10 April 2013: 26km. Started 09:30. Arrived 16:00.

 I remember now why yesterday was such a long day; I had wanted to stay in a B&B at Cannock Wood but it was fully booked when I enquired so I had to walk over the Chase to Rugeley.  However this meant that I had a shorter day to follow.

The motel did not offer breakfast – there was a kitchen, but rather than making my own breakfast I opted for a local café and their “Mighty Breakfast”.  It was a bargain – £5.30 for two eggs, two bacon rashers, two sausages, baked beans, mushrooms, hash browns, two slices of buttered toast and a mug of coffee.  This set me up to go round the town – to the post office to get my record sheet stamped and to Morrisons for provisions.  It was a lovely friendly place too – a customer in Morrisons even asked me about my walk (and was suitably impressed).

Escaping out of the other side of Rugeley was a bit more complicated than arriving but I eventually found my intended route by way of a canal towpath including an aqueduct where the canal bridged over the river.

This was the first aqueduct of my journey

I passed a reservoir on the way to Abbots Bromley but I found myself stuck between a barking and potentially nippy terrier who had run out of a driveway as I walked by and another larger terrier ahead of me.  The barking dog overtook me and saw off the larger dog.  Meanwhile I saw a lane I could turn down away from the dogs.  Purely by chance, this led to a café in the middle of nowhere!  One advantage of walking is that despite eating a lot, I nearly always lose weight.  Notwithstanding my huge breakfast I stopped for very reasonably priced coffee and cake.  The only other customers were some friends of the owner with their grand daughter.  They informed me that it was newly open.  I’m not sure how they will get trade tucked away like that, but it was very nice for me.

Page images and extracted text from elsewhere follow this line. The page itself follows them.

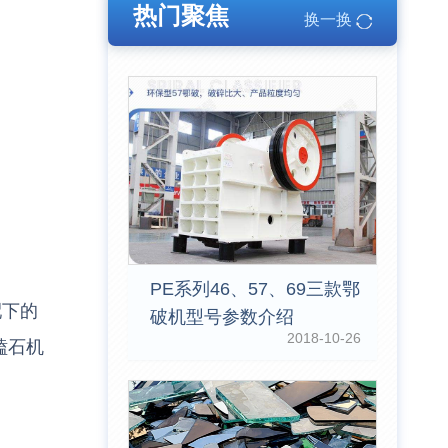
热门聚焦
换一换
PE系列46、57、69三款鄂
配下的
破机型号参数介绍
2018-10-26
磕石机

Abbots Bromley is a quaint village with a historic looking green area and a Butter Cross as well as two inviting looking pubs – but I had only just stopped.  The Butter Cross is the oldest building in the village, dating from 13th or 14th century.  It serves as a bus shelter nowadays.  The village appeared to be a thriving community with lots of notices about events.  The most notable event is the annual Horn Dance in early September – six Deer-men, a Fool, Hobby Horse, Bowman and Maid Marian dance all day to a melodian player accompaniment at various locations in and around the village.

Centre of Abbots Bromley

The route to Uttoxeter was a well marked series of tracks, field paths (sheep and arable mix) and lanes.  However it wasn’t quite without incident.  Firstly an insect flew into my eye – it ended up irritating my eye for days before I managed to remove it – presumably got under the upper eyelid.  Secondly an unaccompanied red setter came out of “nowhere” across a field barking menacingly.  Eventually to my relief it suddenly lost interest in me and trotted off.  I took a bit of a diversion to avoid any chance of it coming for me again (but I did not discover any more cafes).

Uttoxeter turned out to be a very user friendly place with absolutely everything I needed easily available.  It was the last main place I expected to pass before getting on the Pennine Way.  The counter assistant at the small Barclays Bank was extremely helpful about facilitating a large cash withdrawal to cover my needs until north of the Pennine Way.  One advantage was that I have a “Premier” account which seemed to be privileged in those parts.  When I tried to buy a postcard the lady at the newsagents was similarly most helpful in advising that the church was probably a better choice than the cemetery.  Clearly they don’t get many tourists.  Also, they did have a Wetherspoons – the second consecutive night eating at Wetherspoons.

Sadly my quest for onward accommodation was mixed.  I discovered that there was no vacancy anywhere at Horton in Ribblesdale (not even a single bunkhouse bed) so I would have to manage a single day of over thirty miles across tough terrain on the Pennine Way from Malham to Hawes.  I decided that, to compensate, I would stay two nights at the youth hostel in Hawes.  This was the moment when I panicked about getting a bed at Byrness.  That last bit of the Pennine Way is a tough twenty six miler anyway with nowhere to stay on the route, so my plans would be in ruins without a night at Byrness.  The man at Byrness couldn’t have been more helpful and he worked out how he could fit me in – it was a “special” arrangement.

Accommodation safely booked and so to bed.